I have a dataframe that looks like this:
PROMOTED_PRODUCT__CREATIVE ROAS
0 Simple Green 1 Gal. Concentrated 0.027573
1 Simple Green 1 Gal. Concentrated 0.082969
2 Simple Green 1 Gal. Concentrated 0.056278
3 Simple Green 32 oz Concentrated 0.037286
4 Simple Green 32 oz Concentrated 0.355841
5 Simple Green 32 oz Concentrated 0.355853
6 Simple Green 16 oz Concentrated 0.355923
7 Simple Green 16 oz Concentrated 0.355749
8 Simple Green 16 oz Concentrated 0.355810
I am trying to create dummy variables based off an attribute found in a string in column "PROMOTED_PRODUCT__CREATIVE ", like the following:
1_gal 32_oz 16_oz
0 1 0 0
1 1 0 0
2 1 0 0
3 0 1 0
4 0 1 0
5 0 1 0
...
Is there a quick way to use pd.get_dummies() in a manner that will yield the following results based off of key word? ('1 gal', '32 oz', '16 oz', etc.)
Any help would be greatly appreciated.

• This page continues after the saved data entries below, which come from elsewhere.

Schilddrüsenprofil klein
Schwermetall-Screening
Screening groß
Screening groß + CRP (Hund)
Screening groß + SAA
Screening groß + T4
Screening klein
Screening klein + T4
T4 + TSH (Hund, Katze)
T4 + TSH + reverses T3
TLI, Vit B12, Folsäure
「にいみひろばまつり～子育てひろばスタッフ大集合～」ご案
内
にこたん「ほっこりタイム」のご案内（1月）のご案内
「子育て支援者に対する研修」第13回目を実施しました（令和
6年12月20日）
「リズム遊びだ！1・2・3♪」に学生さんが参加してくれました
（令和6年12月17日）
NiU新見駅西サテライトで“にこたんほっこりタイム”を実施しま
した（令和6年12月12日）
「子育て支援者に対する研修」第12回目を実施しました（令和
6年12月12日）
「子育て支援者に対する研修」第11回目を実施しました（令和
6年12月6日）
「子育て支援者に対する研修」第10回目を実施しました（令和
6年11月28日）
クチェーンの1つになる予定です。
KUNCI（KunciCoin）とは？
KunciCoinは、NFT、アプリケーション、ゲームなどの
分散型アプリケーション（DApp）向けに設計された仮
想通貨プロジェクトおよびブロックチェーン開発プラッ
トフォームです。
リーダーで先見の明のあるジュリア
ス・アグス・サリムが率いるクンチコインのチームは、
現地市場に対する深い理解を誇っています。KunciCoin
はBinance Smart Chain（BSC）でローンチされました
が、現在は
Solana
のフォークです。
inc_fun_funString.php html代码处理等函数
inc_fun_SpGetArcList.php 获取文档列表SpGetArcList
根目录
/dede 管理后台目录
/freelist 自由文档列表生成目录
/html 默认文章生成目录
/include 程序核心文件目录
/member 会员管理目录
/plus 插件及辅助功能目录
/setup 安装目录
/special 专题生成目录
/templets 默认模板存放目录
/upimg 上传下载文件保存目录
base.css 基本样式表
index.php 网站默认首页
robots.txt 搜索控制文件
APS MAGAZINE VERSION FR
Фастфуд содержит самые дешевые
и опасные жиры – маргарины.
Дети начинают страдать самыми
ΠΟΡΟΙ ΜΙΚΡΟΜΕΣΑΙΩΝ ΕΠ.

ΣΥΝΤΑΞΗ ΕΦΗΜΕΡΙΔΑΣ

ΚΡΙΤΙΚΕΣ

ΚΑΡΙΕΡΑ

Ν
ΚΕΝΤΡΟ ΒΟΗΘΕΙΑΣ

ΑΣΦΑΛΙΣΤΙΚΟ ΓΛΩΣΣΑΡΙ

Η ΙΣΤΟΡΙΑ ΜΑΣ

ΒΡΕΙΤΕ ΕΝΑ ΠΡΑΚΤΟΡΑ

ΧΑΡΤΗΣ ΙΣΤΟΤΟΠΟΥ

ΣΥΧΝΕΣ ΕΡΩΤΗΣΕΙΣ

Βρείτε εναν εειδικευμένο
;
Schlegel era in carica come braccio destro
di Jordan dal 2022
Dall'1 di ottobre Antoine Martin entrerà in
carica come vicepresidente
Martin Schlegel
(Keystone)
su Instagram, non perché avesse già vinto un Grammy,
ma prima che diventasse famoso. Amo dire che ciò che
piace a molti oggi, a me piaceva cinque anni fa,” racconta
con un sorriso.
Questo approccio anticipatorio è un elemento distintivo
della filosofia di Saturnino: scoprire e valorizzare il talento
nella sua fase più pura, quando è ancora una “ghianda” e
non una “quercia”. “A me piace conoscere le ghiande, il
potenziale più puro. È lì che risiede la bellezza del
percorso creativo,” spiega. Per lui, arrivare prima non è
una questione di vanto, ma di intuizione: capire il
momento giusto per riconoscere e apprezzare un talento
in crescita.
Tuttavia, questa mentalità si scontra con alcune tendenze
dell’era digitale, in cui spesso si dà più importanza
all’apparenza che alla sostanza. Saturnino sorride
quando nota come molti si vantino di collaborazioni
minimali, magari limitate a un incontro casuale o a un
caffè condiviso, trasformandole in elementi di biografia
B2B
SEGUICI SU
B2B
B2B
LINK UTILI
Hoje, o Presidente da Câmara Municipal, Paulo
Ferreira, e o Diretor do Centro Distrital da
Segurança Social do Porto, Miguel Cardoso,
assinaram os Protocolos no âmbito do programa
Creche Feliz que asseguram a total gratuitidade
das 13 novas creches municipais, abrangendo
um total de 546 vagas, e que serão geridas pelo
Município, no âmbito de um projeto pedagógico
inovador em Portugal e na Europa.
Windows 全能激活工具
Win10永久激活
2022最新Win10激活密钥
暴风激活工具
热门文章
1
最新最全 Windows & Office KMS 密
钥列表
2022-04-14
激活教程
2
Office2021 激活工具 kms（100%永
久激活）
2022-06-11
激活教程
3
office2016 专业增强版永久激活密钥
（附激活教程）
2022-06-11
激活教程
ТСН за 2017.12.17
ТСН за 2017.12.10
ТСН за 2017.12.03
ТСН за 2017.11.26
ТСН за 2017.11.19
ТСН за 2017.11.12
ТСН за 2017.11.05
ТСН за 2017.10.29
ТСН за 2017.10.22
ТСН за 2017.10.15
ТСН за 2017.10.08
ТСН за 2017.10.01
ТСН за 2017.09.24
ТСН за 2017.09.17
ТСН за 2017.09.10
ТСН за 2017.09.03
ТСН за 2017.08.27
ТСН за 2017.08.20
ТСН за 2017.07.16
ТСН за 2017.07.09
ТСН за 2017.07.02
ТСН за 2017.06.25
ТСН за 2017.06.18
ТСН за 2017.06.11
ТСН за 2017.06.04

Thanks so much in advance!
I found a way to do this using a for loop.
Code:
keyword_list = ['1 gal','16 oz','32 oz',' 5 gal','128 oz','2.5 gal']

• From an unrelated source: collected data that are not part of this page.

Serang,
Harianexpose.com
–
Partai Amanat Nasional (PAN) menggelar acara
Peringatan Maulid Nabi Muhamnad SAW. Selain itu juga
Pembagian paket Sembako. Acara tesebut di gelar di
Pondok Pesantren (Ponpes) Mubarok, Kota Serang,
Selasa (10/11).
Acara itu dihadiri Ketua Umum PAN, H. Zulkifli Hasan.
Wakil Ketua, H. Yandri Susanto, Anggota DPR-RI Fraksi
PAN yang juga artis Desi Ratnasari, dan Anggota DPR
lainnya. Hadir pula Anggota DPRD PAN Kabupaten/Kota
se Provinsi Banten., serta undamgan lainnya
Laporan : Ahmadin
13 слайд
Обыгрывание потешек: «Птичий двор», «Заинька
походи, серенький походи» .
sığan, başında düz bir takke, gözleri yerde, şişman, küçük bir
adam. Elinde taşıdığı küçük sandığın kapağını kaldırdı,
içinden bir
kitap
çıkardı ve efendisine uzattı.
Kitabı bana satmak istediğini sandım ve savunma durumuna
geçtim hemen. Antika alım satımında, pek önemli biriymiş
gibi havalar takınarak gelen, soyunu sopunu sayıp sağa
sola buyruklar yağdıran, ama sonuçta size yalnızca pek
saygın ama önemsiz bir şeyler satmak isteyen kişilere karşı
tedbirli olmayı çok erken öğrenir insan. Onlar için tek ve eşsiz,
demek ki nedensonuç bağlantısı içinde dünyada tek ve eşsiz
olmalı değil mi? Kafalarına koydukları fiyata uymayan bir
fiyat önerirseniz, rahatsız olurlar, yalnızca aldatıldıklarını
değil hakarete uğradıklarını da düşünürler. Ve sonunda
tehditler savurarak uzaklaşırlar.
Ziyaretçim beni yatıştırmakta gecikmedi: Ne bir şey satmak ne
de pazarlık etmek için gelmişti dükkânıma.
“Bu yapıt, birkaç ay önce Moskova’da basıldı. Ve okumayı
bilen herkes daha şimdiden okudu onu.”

for keyword in keyword_list:
df_pi.loc[df_pi['PROMOTED_PRODUCT__CREATIVE'].str.contains(keyword, flags=re.IGNORECASE), keyword] = 1
# Reformat columns again
df_pi.columns = df_pi.columns.str.replace(' ','_')
# Replace NaN with 0
df_pi.update(df_pi[['1_gal','16_oz','32_oz','_5_gal','128_oz','2.5_gal']].fillna(0))

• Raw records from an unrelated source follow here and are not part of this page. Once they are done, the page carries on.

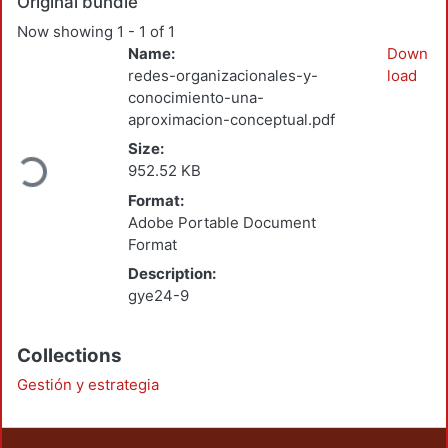
Original bundle
Now showing
1 - 1 of 1
Name:
Down
redes-organizacionales-y-
load
conocimiento-una-
aproximacion-conceptual.pdf
Loading...
Size:
952.52 KB
Format:
Adobe Portable Document
Format
Description:
gye24-9
Collections
Gestión y estrategia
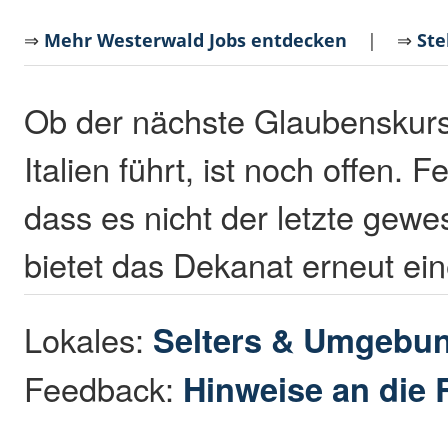
⇒
Mehr Westerwald Jobs entdecken
| ⇒
Ste
Ob der nächste Glaubenskurs
Italien führt, ist noch offen. F
dass es nicht der letzte gewe
bietet das Dekanat erneut ein
Lokales:
Selters & Umgebu
Feedback:
Hinweise an die 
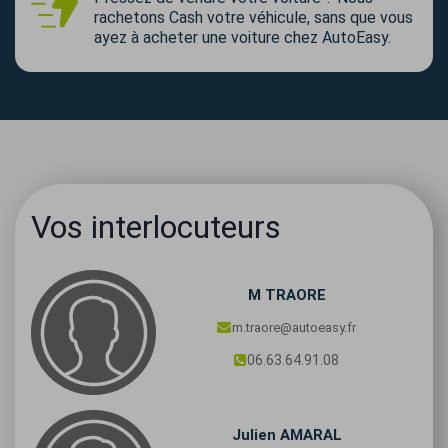
rachetons Cash votre véhicule, sans que vous
ayez à acheter une voiture chez AutoEasy.
Vos interlocuteurs
M
TRAORE
m.traore@autoeasy.fr
06.63.64.91.08
Julien
AMARAL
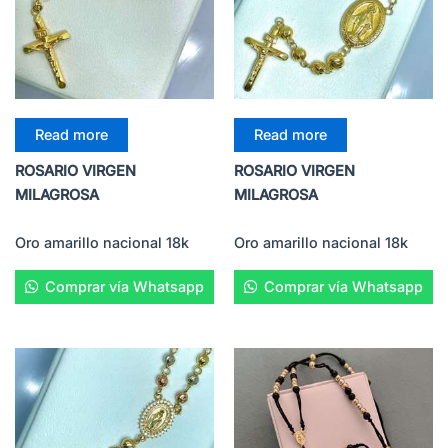
Read more
Read more
ROSARIO VIRGEN
ROSARIO VIRGEN
MILAGROSA
MILAGROSA
Oro amarillo nacional 18k
Oro amarillo nacional 18k
Comprar vía Whatsapp
Comprar vía Whatsapp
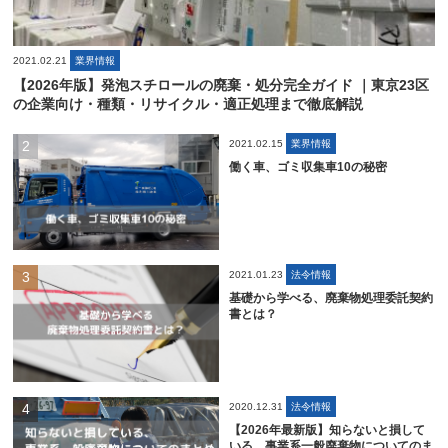
2021.02.21
業界情報
【2026年版】発泡スチロールの廃棄・処分完全ガイド ｜東京23区
の企業向け・種類・リサイクル・適正処理まで徹底解説
2021.02.15
業界情報
働く車、ゴミ収集車10の秘密
2021.01.23
法令情報
基礎から学べる、廃棄物処理委託契約
書とは？
2020.12.31
法令情報
【2026年最新版】知らないと損して
いる、事業系一般廃棄物についてのま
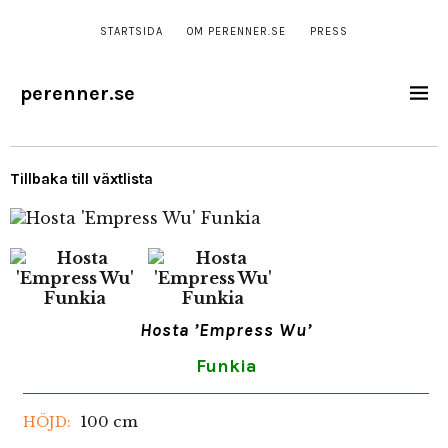
STARTSIDA
OM PERENNER.SE
PRESS
perenner.se
Tillbaka till växtlista
Hosta ’Empress Wu’
Funkia
100 cm
HÖJD:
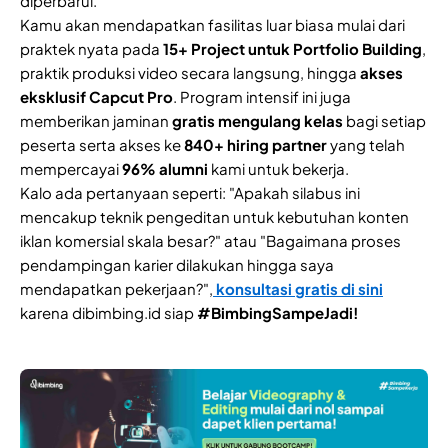
diperbarui.
Kamu akan mendapatkan fasilitas luar biasa mulai dari
praktek nyata pada
15+ Project untuk Portfolio Building
,
praktik produksi video secara langsung, hingga
akses
eksklusif Capcut Pro
. Program intensif ini juga
memberikan jaminan
gratis mengulang kelas
bagi setiap
peserta serta akses ke
840+ hiring partner
yang telah
mempercayai
96% alumni
kami untuk bekerja.
Kalo ada pertanyaan seperti: "Apakah silabus ini
mencakup teknik pengeditan untuk kebutuhan konten
iklan komersial skala besar?" atau "Bagaimana proses
pendampingan karier dilakukan hingga saya
mendapatkan pekerjaan?",
konsultasi gratis di sini
karena dibimbing.id siap
#BimbingSampeJadi!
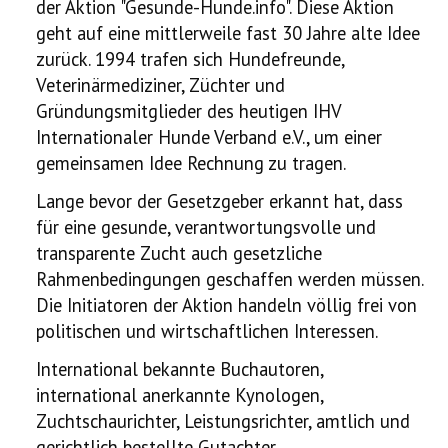
der Aktion "Gesunde-Hunde.info". Diese Aktion
Ausstellung
geht auf eine mittlerweile fast 30 Jahre alte Idee
zurück. 1994 trafen sich Hundefreunde,
Ratgeber
Veterinärmediziner, Züchter und
Gründungsmitglieder des heutigen IHV
Service
Internationaler Hunde Verband e.V., um einer
gemeinsamen Idee Rechnung zu tragen.
Termine
Lange bevor der Gesetzgeber erkannt hat, dass
für eine gesunde, verantwortungsvolle und
Neues
transparente Zucht auch gesetzliche
Rahmenbedingungen geschaffen werden müssen.
Die Initiatoren der Aktion handeln völlig frei von
politischen und wirtschaftlichen Interessen.
International bekannte Buchautoren,
international anerkannte Kynologen,
Zuchtschaurichter, Leistungsrichter, amtlich und
gerichtlich bestellte Gutachter,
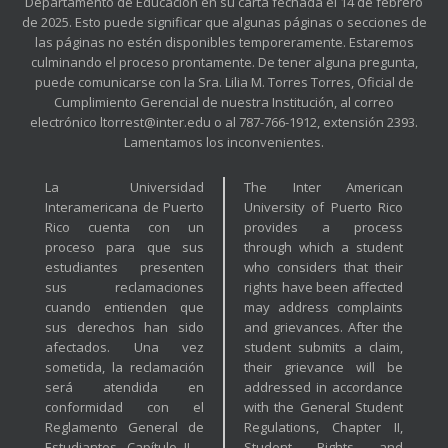
Departamento de Educación en su carta fechada el 14 de febrero
de 2025. Esto puede significar que algunas páginas o secciones de
las páginas no estén disponibles temporeramente. Estaremos
culminando el proceso prontamente. De tener alguna pregunta,
puede comunicarse con la Sra. Lilia M. Torres Torres, Oficial de
Cumplimiento Gerencial de nuestra Institución, al correo
electrónico ltorrest@inter.edu o al 787-766-1912, extensión 2393.
Lamentamos los inconvenientes.
La Universidad
The Inter American
Interamericana de Puerto
University of Puerto Rico
Rico cuenta con un
provides a process
proceso para que sus
through which a student
estudiantes presenten
who considers that their
sus reclamaciones
rights have been affected
cuando entienden que
may address complaints
sus derechos han sido
and grievances. After the
afectados. Una vez
student submits a claim,
sometida, la reclamación
their grievance will be
será atendida en
addressed in accordance
conformidad con el
with the General Student
Reglamento General de
Regulations, Chapter II,
Estudiantes, Capítulo II –
Student Rights and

df_pi = df_pi.astype({'1_gal': 'int64', '16_oz': 'int64','32_oz': 'int64','_5_gal': 'int64','128_oz': 'int64',
'2.5_gal': 'int64'})
Output:
1_gal 16_oz 32_oz 5_gal...
1 1 0 0 0
2 1 0 0 0
3 1 0 0 0
4...
I'll incorporate the bottom half in the loop a bit later/ clean it up. Thanks to anyone who was looking into this. Hope this helps anyone down the line.